Bonus Demografi, Penduduk Menua, dan Kemiskinan Lansia
Bagikan opini, gagasan, atau sudut pandang Anda mengenai isu-isu terkini
Kirim Tulisan

Kolom

Bonus Demografi, Penduduk Menua, dan Kemiskinan Lansia

Kamis, 07 Apr 2022 15:06 WIB
arif sujoko
Catatan: Tulisan ini merupakan opini pribadi penulis dan tidak mencerminkan pandangan Redaksi detik.com
Seorang warga lansia membaca Al Quran saat mengikuti Pesantren Ramadhan bagi lansia di Pusdai, Bandung, Jawa Barat, Kamis (7/4/2022). Pesantren kilat yang digelar oleh Majelis Taklim Pusdai Jawa Barat tersebut diikuti oleh puluhan lansia dengan program belajar mengaji serta kajian wawasan hukum islam yang berkaitan dengan kehidupan sehari-hari. ANTARA FOTO/Raisan Al Farisi/wsj.
Penduduk lansia (Ilustrasi: Raisan Al Farisi/Antara)
Jakarta -
Dalam perbincangan masyarakat awam, bonus demografi sering dianggap sebagai obat mujarab yang akan melejitkan perekonomian Indonesia. Sebagian masyarakat juga meyakini bahwa bonus demografi baru akan datang pada 2030. Untuk suatu jaminan masa depan yang cerah, rasanya masa tunggu delapan tahun bukan waktu yang lama. Apalagi dalam kondisi saat ini, ketika kehidupan ekonomi masyarakat masih tertekan oleh dampak pandemi.

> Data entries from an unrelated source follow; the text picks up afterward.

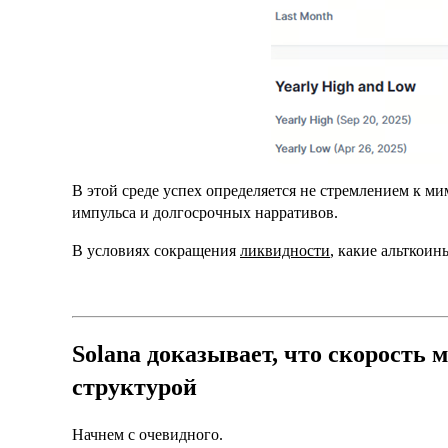
В этой среде успех определяется не стремлением к м
импульса и долгосрочных нарративов.
В условиях сокращения
ликвидности
, какие альткоин
Solana доказывает, что скорость 
структурой
Начнем с очевидного.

Walaupun banyak gambaran cerah tentang bonus demografi, masyarakat tetap perlu menyikapi dengan sewajarnya, tidak berlebihan menjadi euforia. Kita senang dengan adanya bonus demografi adalah hal yang wajar. Namun, bahwa mendadak Indonesia akan memasuki zaman keemasan ekonomi ketika tiba masanya bonus demografi adalah sesuatu yang belum pasti.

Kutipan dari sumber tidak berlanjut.